[AIM OF THE TASK]
Scan the material for the word "истории" and copy each line where it occurs.

[EXERCISE DATA]
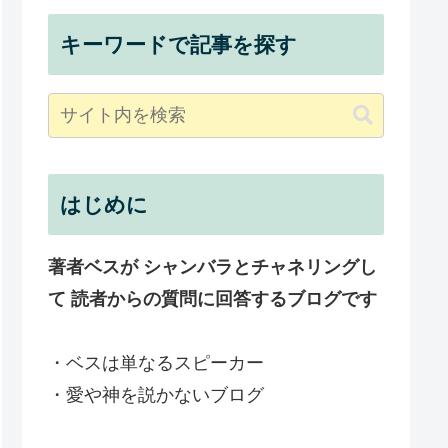
キーワードで記事を探す
はじめに
著者ベスが シャンバラとチャネリングし
て 読者からの質問に回答するブログです
・ベスは単なるスピーカー
・愛や神を説かないブログ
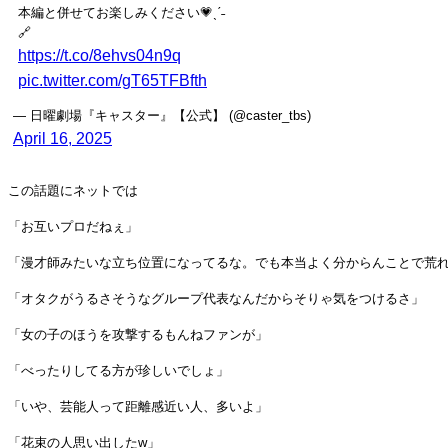
本編と併せてお楽しみください💗ˎˊ˗
🔗
https://t.co/8ehvs04n9q
pic.twitter.com/gT65TFBfth
— 日曜劇場『キャスター』【公式】 (@caster_tbs)
April 16, 2025
この話題にネットでは
「お互いプロだねぇ」
「漫才師みたいな立ち位置になってるな。でも本当よく分からんことで荒
「オタクがうるさそうなグループ代表なんだからそりゃ気をつけるさ」
「女の子のほうを攻撃するもんねファンが」
「べったりしてる方が珍しいでしょ」
「いや、芸能人って距離感近い人、多いよ」
「花束の人思い出したw」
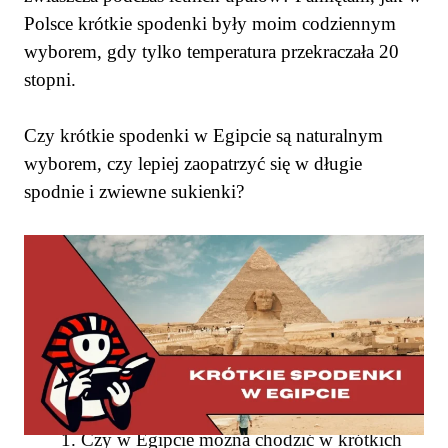
Polsce krótkie spodenki były moim codziennym
wyborem, gdy tylko temperatura przekraczała 20
stopni.
Czy krótkie spodenki w Egipcie są naturalnym
wyborem, czy lepiej zaopatrzyć się w długie
spodnie i zwiewne sukienki?
SPIS TREŚCI
Czy w Egipcie można chodzić w krótkich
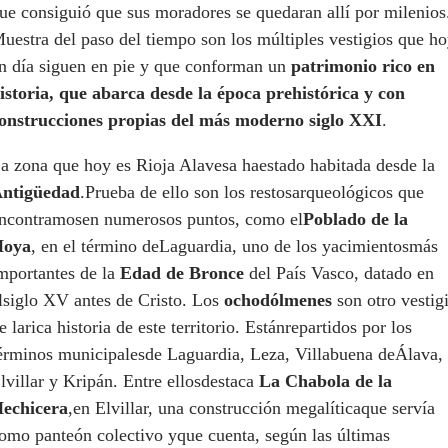
ue consiguió que sus moradores se quedaran allí por milenios
uestra del paso del tiempo son los múltiples vestigios que h
n día siguen en pie y que conforman un
patrimonio rico en
istoria, que abarca desde la época prehistórica y con
onstrucciones propias del más moderno siglo XXI
.
a zona que hoy es Rioja Alavesa haestado habitada desde la
ntigüedad
.Prueba de ello son los restosarqueológicos que
ncontramosen numerosos puntos, como el
Poblado de la
Hoya
, en el término deLaguardia, uno de los yacimientosmás
mportantes de la
Edad de Bronce
del País Vasco, datado en
lsiglo XV antes de Cristo. Los
ocho
dólmenes
son otro vestig
e larica historia de este territorio. Estánrepartidos por los
érminos municipalesde Laguardia, Leza, Villabuena deÁlava,
lvillar y Kripán. Entre ellosdestaca
La Chabola de la
echicera
,en Elvillar, una construcción megalíticaque servía
omo panteón colectivo yque cuenta, según las últimas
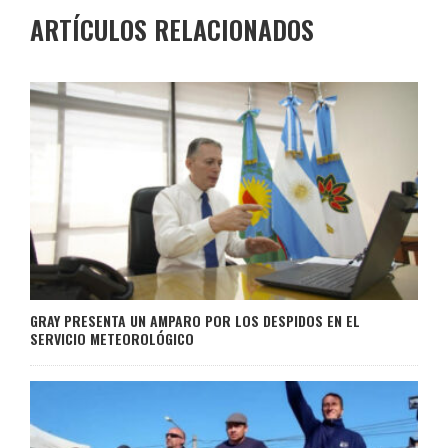
ARTÍCULOS RELACIONADOS
GRAY PRESENTA UN AMPARO POR LOS DESPIDOS EN EL
SERVICIO METEOROLÓGICO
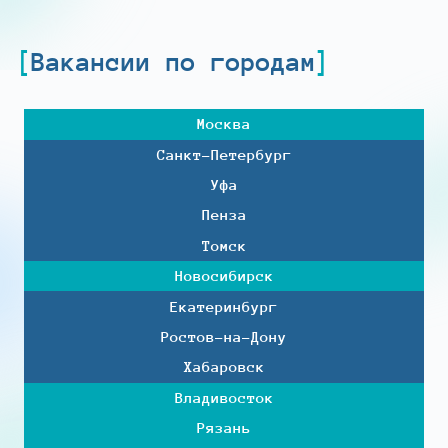
Вакансии по городам
Москва
Санкт-Петербург
Уфа
Пенза
Томск
Новосибирск
Екатеринбург
Ростов-на-Дону
Хабаровск
Владивосток
Рязань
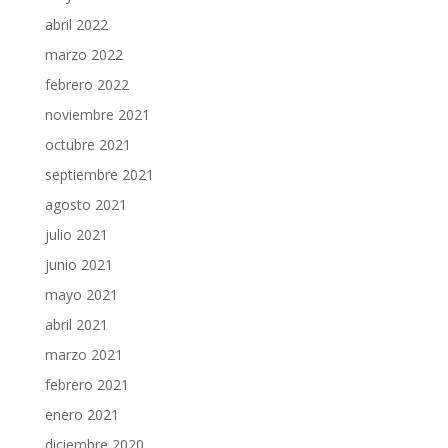
abril 2022
marzo 2022
febrero 2022
noviembre 2021
octubre 2021
septiembre 2021
agosto 2021
julio 2021
junio 2021
mayo 2021
abril 2021
marzo 2021
febrero 2021
enero 2021
diciembre 2020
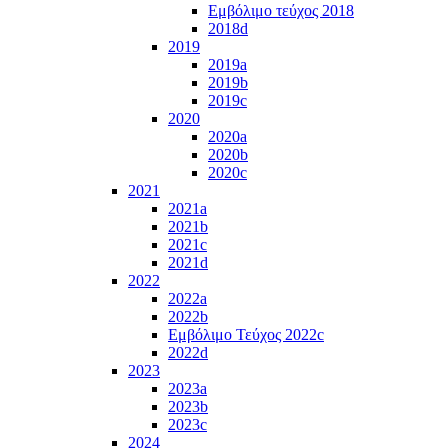
Εμβόλιμο τεύχος 2018
2018d
2019
2019a
2019b
2019c
2020
2020a
2020b
2020c
2021
2021a
2021b
2021c
2021d
2022
2022a
2022b
Εμβόλιμο Τεύχος 2022c
2022d
2023
2023a
2023b
2023c
2024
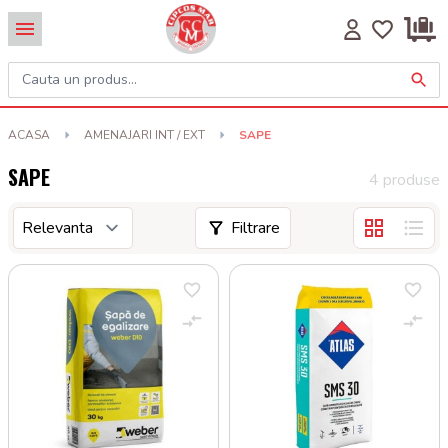
ACASA
AMENAJARI INT / EXT
SAPE
SAPE
4 produse
Filtrare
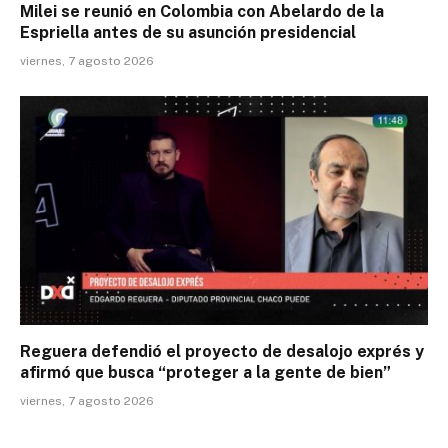
Milei se reunió en Colombia con Abelardo de la
Espriella antes de su asunción presidencial
viernes, 7 agosto 2026
Reguera defendió el proyecto de desalojo exprés y
afirmó que busca “proteger a la gente de bien”
viernes, 7 agosto 2026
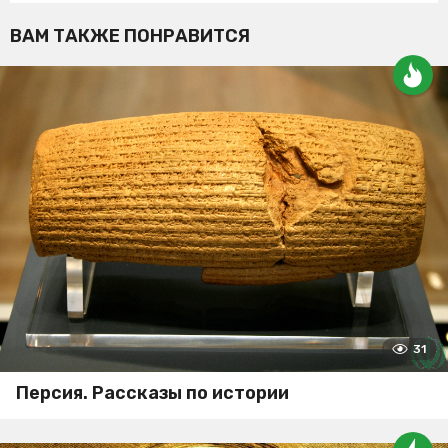
ВАМ ТАКЖЕ ПОНРАВИТСЯ
31
Персия. Рассказы по истории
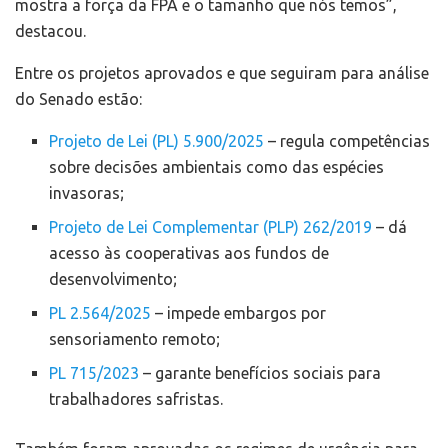
mostra a força da FPA e o tamanho que nós temos”,
destacou.
Entre os projetos aprovados e que seguiram para análise
do Senado estão:
Projeto de Lei (PL) 5.900/2025
– regula competências
sobre decisões ambientais como das espécies
invasoras;
Projeto de Lei Complementar (PLP) 262/2019
– dá
acesso às cooperativas aos fundos de
desenvolvimento;
PL 2.564/2025
– impede embargos por
sensoriamento remoto;
PL 715/2023
– garante benefícios sociais para
trabalhadores safristas.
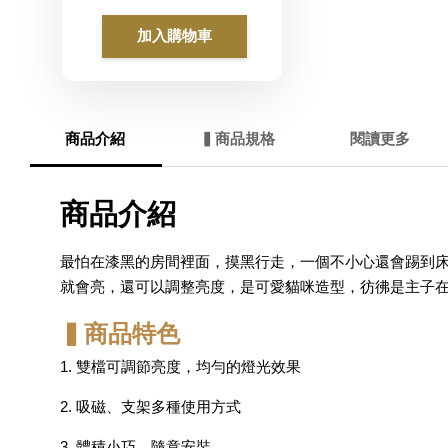
加入購物車
商品介紹
▍商品規格
閱讀更多
商品介紹
最怕在漆黑的房間裡面，摸黑行走，一個不小心還會踢到
就會亮，還可以調整亮度，是可愛貓咪造型，彷彿是主子
▍商品特色
1. 雙檔可調節亮度，均勻的燈光效果
2. 吸磁、支架多種使用方式
3. 體積小巧，隨意安裝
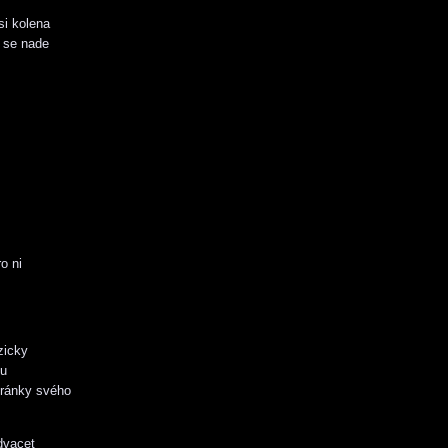
si kolena
a se nade
o ni
zicky
lu
stránky svého
 dvacet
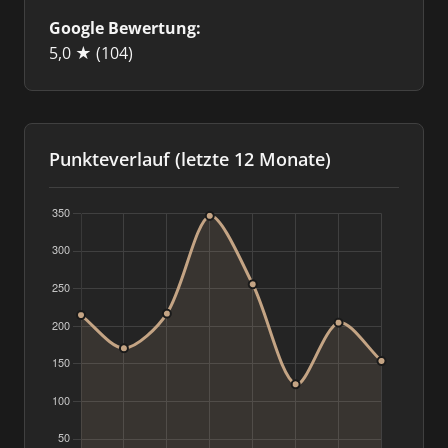
Google Bewertung:
5,0 ★
(104)
Punkteverlauf (letzte 12 Monate)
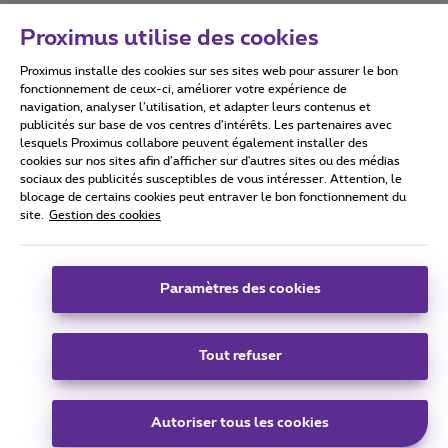
Proximus utilise des cookies
Proximus installe des cookies sur ses sites web pour assurer le bon
Conditions d'utilisation
Accessibility statement
fonctionnement de ceux-ci, améliorer votre expérience de
navigation, analyser l’utilisation, et adapter leurs contenus et
publicités sur base de vos centres d’intérêts. Les partenaires avec
lesquels Proximus collabore peuvent également installer des
cookies sur nos sites afin d’afficher sur d'autres sites ou des médias
sociaux des publicités susceptibles de vous intéresser. Attention, le
Tous droits réservés. ©
2026
Proximus
blocage de certains cookies peut entraver le bon fonctionnement du
site.
Gestion des cookies
Conditions générales, info consommateur
Liste des prix et tarifs
Accessibilité
Vie privée
Politique de gestion des cookies
Cookie manager
Coordonnées de l’entreprise
Paramètres des cookies
Ce site a été créé et est géré conformément au droit belge.
Boulevard du Roi Albert II 27 - B-1030 Bruxelles.
Tout refuser
Carrier & Wholesale Solutions
Autoriser tous les cookies
Proximus Group
|
Telindus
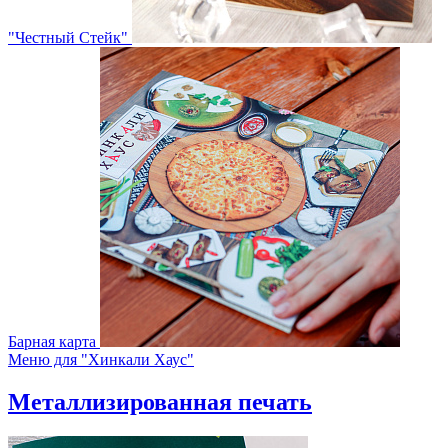
"Честный Стейк"
Барная карта
Меню для "Хинкали Хаус"
Металлизированная печать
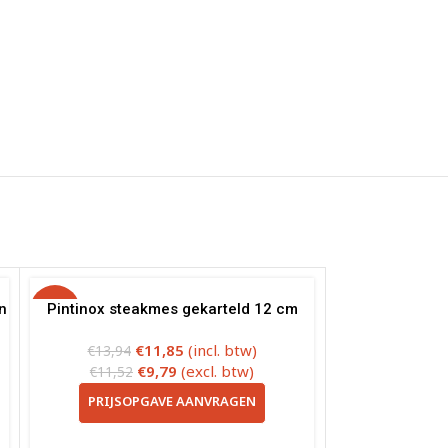
n
-15%
Pintinox steakmes gekarteld 12 cm
€
11,85
(incl. btw)
€
13,94
€
9,79
(excl. btw)
€
11,52
PRIJSOPGAVE AANVRAGEN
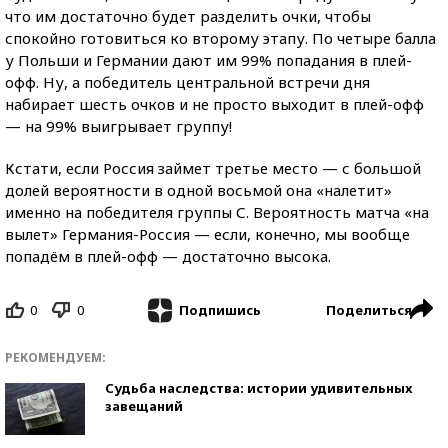
что им достаточно будет разделить очки, чтобы
спокойно готовиться ко второму этапу. По четыре балла
у Польши и Германии дают им 99% попадания в плей-
офф. Ну, а победитель центральной встречи дня
набирает шесть очков и не просто выходит в плей-офф
— на 99% выигрывает группу!
Кстати, если Россия займет третье место — с большой
долей вероятности в одной восьмой она «налетит»
именно на победителя группы С. Вероятность матча «на
вылет» Германия-Россия — если, конечно, мы вообще
попадём в плей-офф — достаточно высока.
0
0
Поделиться
Подпишись
РЕКОМЕНДУЕМ:
Судьба наследства: истории удивительных
завещаний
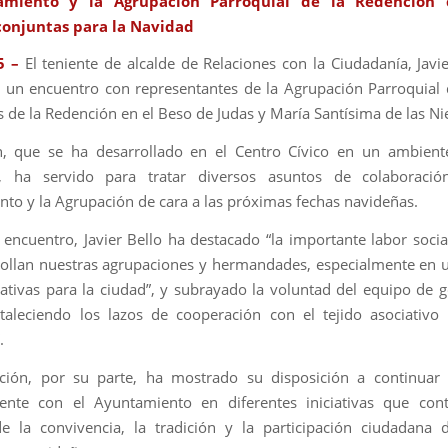
amiento y la Agrupación Parroquial de la Redención 
conjuntas para la Navidad
5 –
El teniente de alcalde de Relaciones con la Ciudadanía, Javie
un encuentro con representantes de la Agrupación Parroquial
s de la Redención en el Beso de Judas y María Santísima de las Ni
n, que se ha desarrollado en el Centro Cívico en un ambiente
o, ha servido para tratar diversos asuntos de colaboració
to y la Agrupación de cara a las próximas fechas navideñas.
 encuentro, Javier Bello ha destacado “la importante labor social
ollan nuestras agrupaciones y hermandades, especialmente en 
icativas para la ciudad”, y subrayado la voluntad del equipo de 
rtaleciendo los lazos de cooperación con el tejido asociativo 
.
ción, por su parte, ha mostrado su disposición a continuar 
ente con el Ayuntamiento en diferentes iniciativas que cont
 la convivencia, la tradición y la participación ciudadana 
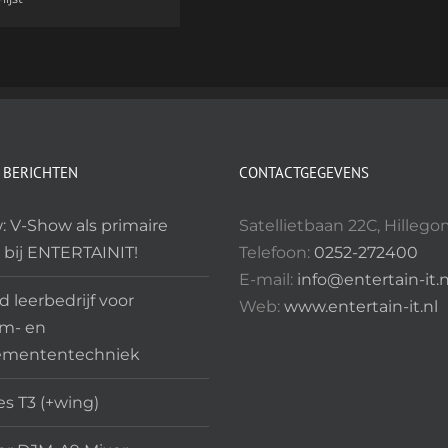
 BERICHTEN
CONTACTGEGEVENS
: V-Show als primaire
Satellietbaan 22C, Hilleg
 bij ENTERTAINIT!
Telefoon:
0252-272400
E-mail:
info@entertain-it.n
 leerbedrijf voor
Web:
www.entertain-it.nl
m- en
emententechniek
es T3 (+wing)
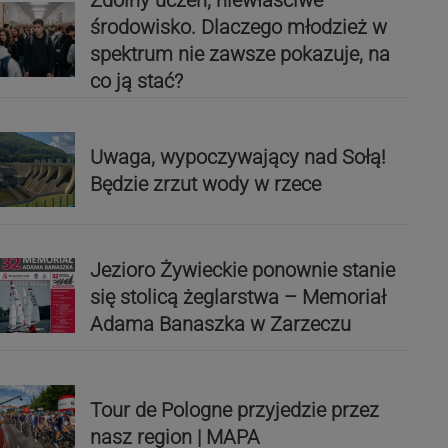
Zdolny uczeń, niewłaściwe
środowisko. Dlaczego młodzież w
spektrum nie zawsze pokazuje, na
co ją stać?
Uwaga, wypoczywający nad Sołą!
Będzie zrzut wody w rzece
Jezioro Żywieckie ponownie stanie
się stolicą żeglarstwa – Memoriał
Adama Banaszka w Zarzeczu
Tour de Pologne przyjedzie przez
nasz region | MAPA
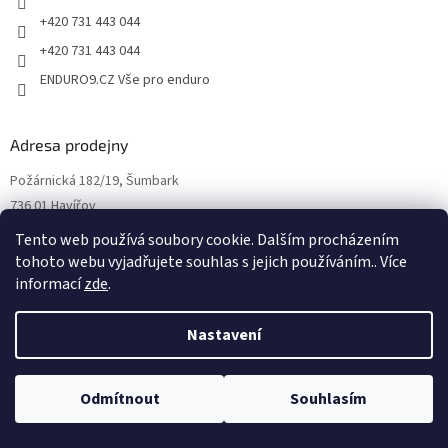
+420 731 443 044
+420 731 443 044
ENDURO9.CZ Vše pro enduro
Adresa prodejny
Požárnická 182/19, Šumbark
736 01 Havířov
Tento web používá soubory cookie. Dalším procházením
tohoto webu vyjadřujete souhlas s jejich používáním.. Více
informací
zde
.
Nastavení
Odmítnout
Souhlasím
Otvírací doba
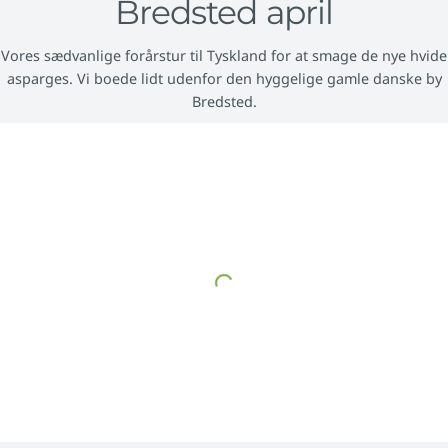
Bredsted april
Vores sædvanlige forårstur til Tyskland for at smage de nye hvide
asparges. Vi boede lidt udenfor den hyggelige gamle danske by
Bredsted.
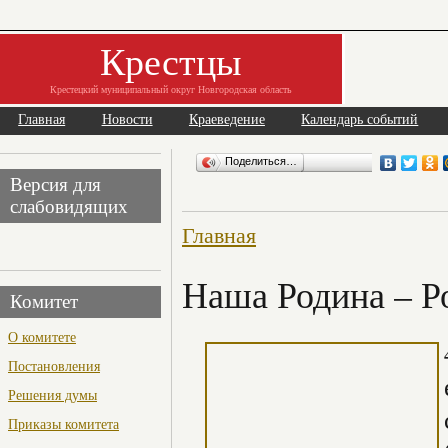
Крестцы
Крестецкий муниципальный округ Новгородская область
Главная
Новости
Краеведение
Календарь событий
Поделиться…
Версия для
слабовидящих
Главная
Наша Родина – Р
Комитет
О комитете
Постановления
Решения думы
Приказы комитета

[REPLY]
Персия. Рассказы по истории
Судьба наследства: истории удивительных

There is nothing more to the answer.